Gleicher Sound, gleiches Songwriting, der gleiche Mix aus Punk, Midwestern-Emo, Pop, Math und Hardcore. Swell, das neue Album von Tiny Moving Parts, ist die logische Fortführung des Vorgängerwerkes Celebrate. Es gibt nur ein Manko…

Tiny Moving Parts – Swell

Swell, das neue Album von Tiny Moving Parts hat eine beschissen hohe Messlatte zu nehmen: ein grandioses Vorgängeralbum. Celebrate sorgte bei Punkern,  Midwestern-Emo-Fans, Math-Gekniedel-Liebhabern und sogar den HC-Girls&Boys für Einträge in den Albumcharts des Jahres. Dem Mix aus anspruchsvollem Getue an den Instrumenten, dicker Produktion und Singalong-Ohrwurm-Songwriting konnte niemand widerstehen, auch die Fans der ersten Stunde verzeihten die Abkehr vom hektischen Sound der vorherigen Output. Supportslots bei Bands wie Into It Over It, The Wonder Years oder The Fall Of Troy ließen die Herzen hierzulande noch heftiger für die Band schlagen: live sind Tiny Moving Parts ein chaotisch-krachiges Erlebnis. Dass der dauergrinsende Dylan Mattheisen und seine Cousins Bill und Matt Chevalier obendrein absolute Obersympathen sind, macht einen noch schneller zum Fan.

Von der ersten Sekunde auf Swell wird klar, dass hier anscheinend eine Band ihren Sound gefunden hat: Verspieltes Intro im Open Tuning (DAEAC#E oder so: Kinsella und Algernon Cadwaller lassen grüßen), Singalong und dann auf sie mit Gebrüll, vertrackten Strophen, verspielten Breaks, angekratztem Stimmband und Blink 182esken Großmomenten im Refrain. Funktionierte schon blendend auf Celebrate, funktioniert auch auf Swell.

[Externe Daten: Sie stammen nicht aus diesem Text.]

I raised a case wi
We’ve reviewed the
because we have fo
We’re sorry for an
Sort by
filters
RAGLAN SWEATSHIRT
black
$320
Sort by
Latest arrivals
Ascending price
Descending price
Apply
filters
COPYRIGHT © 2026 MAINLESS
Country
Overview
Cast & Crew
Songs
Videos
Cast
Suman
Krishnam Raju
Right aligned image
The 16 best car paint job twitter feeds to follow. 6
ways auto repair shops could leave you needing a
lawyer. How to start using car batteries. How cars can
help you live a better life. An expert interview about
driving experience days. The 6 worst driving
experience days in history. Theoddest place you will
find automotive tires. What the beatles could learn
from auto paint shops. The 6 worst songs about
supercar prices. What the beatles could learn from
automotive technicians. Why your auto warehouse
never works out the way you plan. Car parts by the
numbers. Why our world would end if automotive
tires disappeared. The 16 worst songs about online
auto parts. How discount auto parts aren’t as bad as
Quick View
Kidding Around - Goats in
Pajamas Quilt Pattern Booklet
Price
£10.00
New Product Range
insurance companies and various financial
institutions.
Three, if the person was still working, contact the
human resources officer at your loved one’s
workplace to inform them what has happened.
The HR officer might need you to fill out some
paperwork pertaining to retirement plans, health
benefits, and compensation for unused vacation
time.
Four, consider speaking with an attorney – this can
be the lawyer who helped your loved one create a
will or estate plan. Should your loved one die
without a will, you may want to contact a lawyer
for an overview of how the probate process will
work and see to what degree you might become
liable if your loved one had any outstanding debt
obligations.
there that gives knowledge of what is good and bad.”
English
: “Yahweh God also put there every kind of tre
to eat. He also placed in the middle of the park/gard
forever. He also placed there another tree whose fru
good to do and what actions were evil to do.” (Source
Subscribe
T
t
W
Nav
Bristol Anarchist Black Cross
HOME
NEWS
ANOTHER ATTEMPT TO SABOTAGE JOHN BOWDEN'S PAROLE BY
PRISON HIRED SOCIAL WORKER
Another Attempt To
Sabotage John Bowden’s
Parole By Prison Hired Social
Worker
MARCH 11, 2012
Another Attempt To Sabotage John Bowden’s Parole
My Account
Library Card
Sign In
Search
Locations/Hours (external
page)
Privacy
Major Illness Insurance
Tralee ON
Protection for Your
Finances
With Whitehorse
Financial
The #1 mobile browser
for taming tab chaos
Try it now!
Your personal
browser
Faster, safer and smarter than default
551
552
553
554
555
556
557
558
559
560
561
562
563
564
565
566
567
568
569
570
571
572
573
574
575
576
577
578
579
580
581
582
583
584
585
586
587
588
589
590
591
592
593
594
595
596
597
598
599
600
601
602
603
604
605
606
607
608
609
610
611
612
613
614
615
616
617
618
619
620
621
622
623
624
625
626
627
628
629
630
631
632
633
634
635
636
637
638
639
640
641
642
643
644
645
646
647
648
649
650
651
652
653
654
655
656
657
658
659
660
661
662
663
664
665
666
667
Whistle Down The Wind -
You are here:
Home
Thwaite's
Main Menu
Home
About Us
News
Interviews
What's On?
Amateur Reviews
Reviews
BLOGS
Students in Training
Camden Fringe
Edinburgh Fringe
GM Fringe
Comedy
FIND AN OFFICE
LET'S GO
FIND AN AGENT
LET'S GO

Konsequent verfolgen Tiny Moving Parts zwei Band-Mantras: 1. Wir schreiben keine einfachen Songs.  2. Am Ende des Tunnels ist Licht. Ersteres tuen sie wahrscheinlich, damit die eigenen Lieder sie irgendwann nicht langweilen. Letzteres wohl, weil Honigkuchenpferd Mattheisen es nicht über sein Herz bringen würde,  der Melancholie seiner Worte nicht zumindest noch eine Portion Optimismus mit auf den Weg zu geben.

Waren diese charakteristischen Alleinstellungsmerkmale auf Celebrate eine überraschende  Stärke, sind sie obskurerweise das Manko von Swell. Bis auf Ausnahmen (Whale Watching, Warm Hand Splash) sticht wenig aus diesem Album hervor. Irgendwie hat man das Gefühl, dass man das alles schon kennt. Als ob Celebrate einfach ein paar Songs mehr bekommen hat. Das heißt ausdrücklich nicht, dass das Trio aus Minnesota dieses Album vergeigt, wahrscheinlich werden nach Swell noch mehr Bands versuchen, so einen Sound nur ansatzweise hnzubekommen. Und sowohl an Skills an den Instrumenten als am Songwriting scheitern.

Aber eines ist Swell im Vergleich mit Celebrate halt nicht: das aus dem Nichts auftauchende Album des Jahres.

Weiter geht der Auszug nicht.